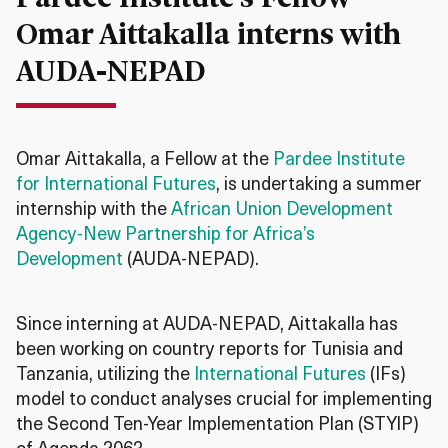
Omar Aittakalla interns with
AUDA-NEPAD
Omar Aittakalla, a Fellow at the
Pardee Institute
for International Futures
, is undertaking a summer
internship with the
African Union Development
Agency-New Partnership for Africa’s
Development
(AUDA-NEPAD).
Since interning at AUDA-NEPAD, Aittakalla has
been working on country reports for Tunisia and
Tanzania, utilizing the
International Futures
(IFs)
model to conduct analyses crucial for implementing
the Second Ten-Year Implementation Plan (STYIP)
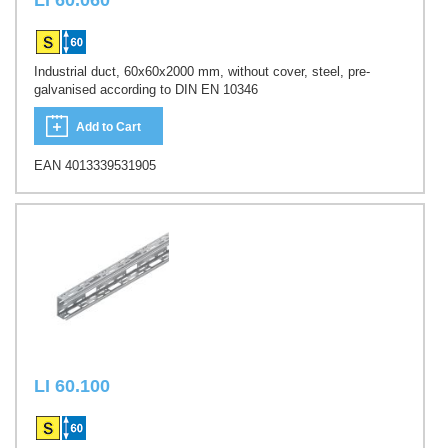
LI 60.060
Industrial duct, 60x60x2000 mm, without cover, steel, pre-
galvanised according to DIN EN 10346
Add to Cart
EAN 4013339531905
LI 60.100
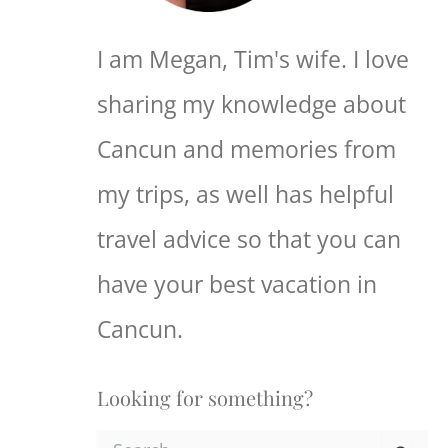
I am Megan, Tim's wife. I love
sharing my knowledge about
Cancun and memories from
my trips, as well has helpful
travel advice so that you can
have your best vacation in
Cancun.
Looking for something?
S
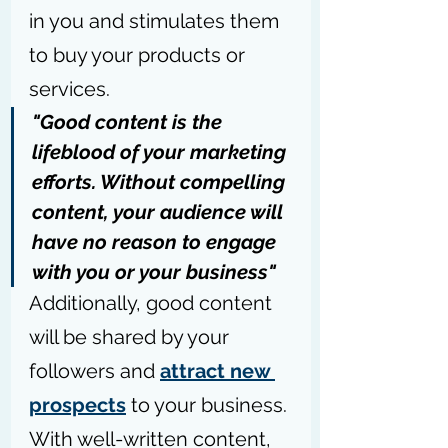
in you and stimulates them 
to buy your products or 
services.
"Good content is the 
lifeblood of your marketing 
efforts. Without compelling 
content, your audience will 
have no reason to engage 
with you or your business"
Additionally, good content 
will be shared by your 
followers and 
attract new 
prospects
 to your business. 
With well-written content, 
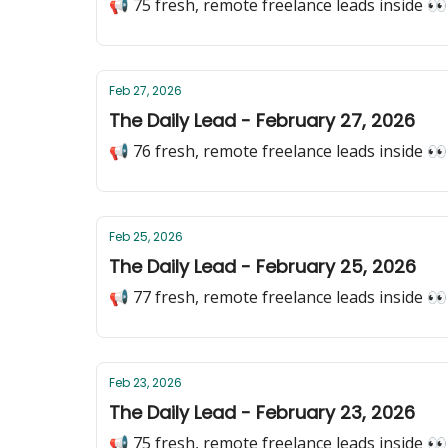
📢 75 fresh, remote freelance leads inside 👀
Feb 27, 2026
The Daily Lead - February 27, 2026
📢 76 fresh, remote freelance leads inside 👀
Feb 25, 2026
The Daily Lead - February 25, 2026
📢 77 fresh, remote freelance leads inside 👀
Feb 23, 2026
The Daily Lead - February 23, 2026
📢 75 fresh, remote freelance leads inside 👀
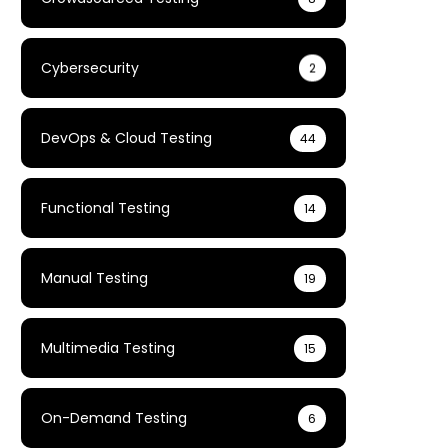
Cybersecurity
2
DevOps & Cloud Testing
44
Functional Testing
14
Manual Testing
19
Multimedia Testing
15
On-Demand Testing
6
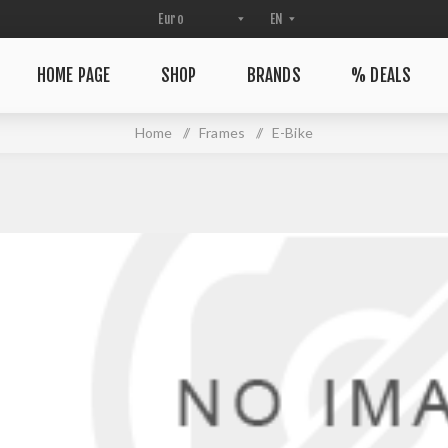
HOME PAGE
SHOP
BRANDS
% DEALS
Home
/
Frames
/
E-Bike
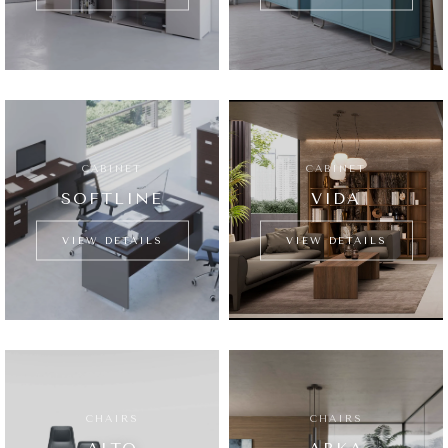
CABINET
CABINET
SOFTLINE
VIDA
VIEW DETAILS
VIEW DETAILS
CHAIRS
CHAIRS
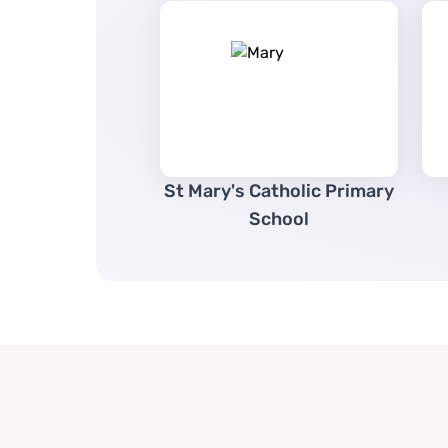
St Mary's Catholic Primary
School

#### TASK DETAILS:
Output the entries above exactly. Do not include the pictures.

#### COMPLETED EXERCISE:
Omar Aittakalla interns with
AUDA-NEPAD
Omar Aittakalla, a Fellow at the
Pardee Institute
for International Futures
, is undertaking a summer
internship with the
African Union Development
Agency-New Partnership for Africa’s
Development
(AUDA-NEPAD).
Since interning at AUDA-NEPAD, Aittakalla has
been working on country reports for Tunisia and
Tanzania, utilizing the
International Futures
(IFs)
model to conduct analyses crucial for implementing
the Second Ten-Year Implementation Plan (STYIP)
LI 60.060
Industrial duct, 60x60x2000 mm, without cover, steel, pre-
galvanised according to DIN EN 10346
Add to Cart
EAN 4013339531905
LI 60.100
I am Megan, Tim's wife. I love
sharing my knowledge about
Cancun and memories from
my trips, as well has helpful
travel advice so that you can
have your best vacation in
Cancun.
Looking for something?
S
in you and stimulates them 
to buy your products or 
services.
"Good content is the 
lifeblood of your marketing 
efforts. Without compelling 
content, your audience will 
have no reason to engage 
with you or your business"
Additionally, good content 
will be shared by your 
followers and 
attract new 
prospects
 to your business. 
With well-written content, 
📢 75 fresh, remote freelance leads inside 👀
Feb 27, 2026
The Daily Lead - February 27, 2026
📢 76 fresh, remote freelance leads inside 👀
Feb 25, 2026
The Daily Lead - February 25, 2026
📢 77 fresh, remote freelance leads inside 👀
Feb 23, 2026
The Daily Lead - February 23, 2026
📢 75 fresh, remote freelance leads inside 👀
Cybersecurity
2
DevOps & Cloud Testing
44
Functional Testing
14
Manual Testing
19
Multimedia Testing
15
On-Demand Testing
6
HOME PAGE
SHOP
BRANDS
% DEALS
Home
/
Frames
/
E-Bike
CABINET
CABINET
SOFTLINE
VIDA
VIEW DETAILS
VIEW DETAILS
CHAIRS
CHAIRS
St Mary's Catholic Primary
School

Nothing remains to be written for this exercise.